Report: each assertion PASS/FAIL.

Phase 2 — Hook behavior (sequential, ~3 min)

Sub-agents can't open Claude Code sessions, so this part is manual.

cd /tmp/agnes-e2e-base
claude                    # opens Claude Code; SessionStart hook fires `agnes pull --quiet`

# Inside Claude Code, ask: "show me 5 rows of $LOCAL_TABLE"  → should work without errors

/exit                     # SessionEnd hook fires `agnes push --quiet`

ls /tmp/agnes-e2e-base/user/sessions/    # should be non-empty (transcript captured)

# Re-enter to verify SessionStart fires again
claude
/exit

Verify in server audit log: 2× agnes pull GETs (one per session start)

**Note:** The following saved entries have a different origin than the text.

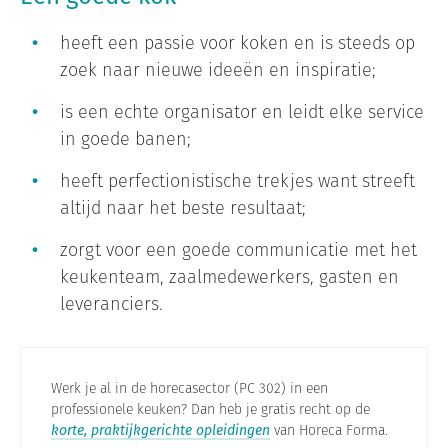
heeft een passie voor koken en is steeds op
zoek naar nieuwe ideeën en inspiratie;
is een echte organisator en leidt elke service
in goede banen;
heeft perfectionistische trekjes want streeft
altijd naar het beste resultaat;
zorgt voor een goede communicatie met het
keukenteam, zaalmedewerkers, gasten en
leveranciers.
Werk je al in de horecasector (PC 302) in een
professionele keuken? Dan heb je gratis recht op de
korte, praktijkgerichte opleidingen
van Horeca Forma.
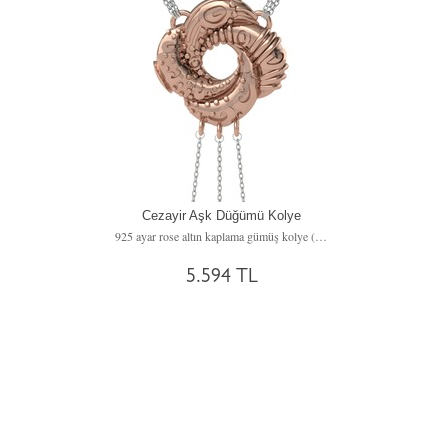
Cezayir Aşk Düğümü Kolye
925 ayar rose altın kaplama gümüş kolye (170 cm gümüş rolo zincir)
5.594 TL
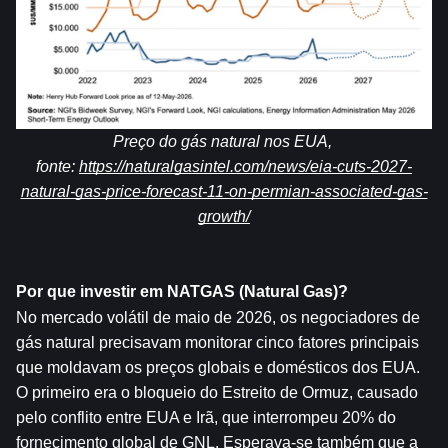
Preço do gás natural nos EUA, 
fonte: 
https://naturalgasintel.com/news/eia-cuts-2027-
natural-gas-price-forecast-11-on-permian-associated-gas-
growth/
Por que investir em NATGAS (Natural Gas)?
No mercado volátil de maio de 2026, os negociadores de 
gás natural precisavam monitorar cinco fatores principais 
que moldavam os preços globais e domésticos dos EUA. 
O primeiro era o bloqueio do Estreito de Ormuz, causado 
pelo conflito entre EUA e Irã, que interrompeu 20% do 
fornecimento global de GNL. Esperava-se também que a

  • 2× agnes push POSTs (one per session end). Tail the server audit endpoint or DB table to confirm.

Phase 3 — Aggregation

Compile a single PASS/FAIL table:

Slice Status Notes
1 — Web UI role tiles
2 — agnes init inventory
3 — Reader smoke matrix
4 — Query paths
5 — Snapshot lifecycle
6 — Force / protection
7 — Pre-init no-traceback
8 — Auth + tokens
9 — Admin metrics
10 — AGNES_WORKSPACE.md
Hooks (Phase 2)

For any FAIL: preserve the failing folder/output, report the exact command

  • first traceback / first stderr line. Don't fix in place — flag for follow-up.

Cleanup after testing

rm -rf /tmp/agnes-e2e-base /tmp/agnes-e2e-init /tmp/agnes-e2e-force /tmp/agnes-e2e-pre /tmp/metrics-backup
agnes auth token revoke <e2e-test PAT id>

Slice priority

If time is constrained, run these load-bearing slices first:

  1. Slice 1 (Web UI role tiles) — proves the web entry point works.
  2. Slice 2 (agnes init inventory) — proves the bootstrap creates the exact expected file set with no dead dirs.
  3. Slice 7 (pre-init no-traceback) — proves the reader contract holds.
  4. Slice 10 (AGNES_WORKSPACE.md content) — proves the human-facing docs render correctly with no PAT leak.

Slices 3-6, 8-9 are breadth coverage — important but lower-priority.